On early computer networks a simple text file called a hosts file was created. This file mapped host names to IP addresses.
In the second sentence, we have the subject "this file", the verb "mapped", the direct object "host names", and the preposition phrase "to IP addresses".
In this context, mapping one thing to another means that the one thing represents the other. The file in question is most likely a list of pairs: the first host name represents the first IP address, the second host name represents the second IP address, and so on. The file establishes those relationships.
On early computer networks a simple text file called a hosts file that mapped host names to IP addresses was created.
Here, what was the second sentence is now a subordinate clause. The subject is the relative pronoun "that", and the rest of the clause remains the same. The entire clause "that mapped host names to IP addresses" modifies the noun phrase "a simple text file called a hosts file".
This version is grammatically correct, but it is awkward. By the time we read the predicate "was created", many of us will have trouble understanding what the intended subject is meant to be. The simple subject, the first instance of the word "file", is twelve words away from its predicate.

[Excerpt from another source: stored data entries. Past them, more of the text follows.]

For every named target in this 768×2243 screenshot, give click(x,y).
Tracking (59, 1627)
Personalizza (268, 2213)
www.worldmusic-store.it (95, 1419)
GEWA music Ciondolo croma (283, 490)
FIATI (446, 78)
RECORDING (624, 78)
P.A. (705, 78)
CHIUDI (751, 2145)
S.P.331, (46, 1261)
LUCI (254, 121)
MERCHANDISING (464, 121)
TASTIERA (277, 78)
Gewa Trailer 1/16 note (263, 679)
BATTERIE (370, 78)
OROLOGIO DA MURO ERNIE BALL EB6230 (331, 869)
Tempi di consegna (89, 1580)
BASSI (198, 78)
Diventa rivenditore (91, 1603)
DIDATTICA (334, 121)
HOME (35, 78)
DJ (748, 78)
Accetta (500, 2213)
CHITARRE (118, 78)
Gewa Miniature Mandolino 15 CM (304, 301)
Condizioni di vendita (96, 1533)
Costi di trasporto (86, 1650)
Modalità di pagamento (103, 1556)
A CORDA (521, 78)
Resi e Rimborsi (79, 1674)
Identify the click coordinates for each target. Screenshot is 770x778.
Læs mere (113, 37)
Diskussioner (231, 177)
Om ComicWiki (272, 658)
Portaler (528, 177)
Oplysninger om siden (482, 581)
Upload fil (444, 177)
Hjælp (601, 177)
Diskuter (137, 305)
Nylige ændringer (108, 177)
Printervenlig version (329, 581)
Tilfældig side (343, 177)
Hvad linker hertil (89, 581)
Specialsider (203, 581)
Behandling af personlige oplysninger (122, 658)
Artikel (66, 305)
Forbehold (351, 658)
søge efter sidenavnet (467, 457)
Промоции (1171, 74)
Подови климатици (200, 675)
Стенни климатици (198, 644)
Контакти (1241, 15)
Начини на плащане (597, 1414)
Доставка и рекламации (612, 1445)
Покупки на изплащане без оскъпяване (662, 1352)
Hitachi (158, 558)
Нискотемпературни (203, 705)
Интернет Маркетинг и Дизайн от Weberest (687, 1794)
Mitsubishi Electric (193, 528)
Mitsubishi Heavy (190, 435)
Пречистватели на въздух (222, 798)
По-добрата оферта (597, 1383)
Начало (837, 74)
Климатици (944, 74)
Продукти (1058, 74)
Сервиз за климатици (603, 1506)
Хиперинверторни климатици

On early computer networks a simple text file called a hosts file was created that mapped host names to IP addresses.
This is the original model. Here, the simple subject of "was created" is only five words away. The relative clause still does the same job, although it's position has been delayed by the two-word predicate. Even the distance between the first "file" and the relative clause is shorter than twelve words. It's only seven.
You asked: Does "a hosts file was created that mapped host names to IP addresses" mean "a host file was created so that a host file was mapped host names to IP addresses"?
No. The passive voice of the predicate "was created" does change the active voice of "mapped". Host names were mapped. The host file did the mapping.
A better paraphrase would be "a simple text file was created such that this file created relationships from host names to IP addresses".
You asked: What grammar did these sentences (verb + that + verb pattern) apply to?
I think you meant to ask "what grammar applies to these sentences?" It's the same grammar that applies to any other relative clause, except that a verb happens to be between this relative clause and the noun phrase it modifies.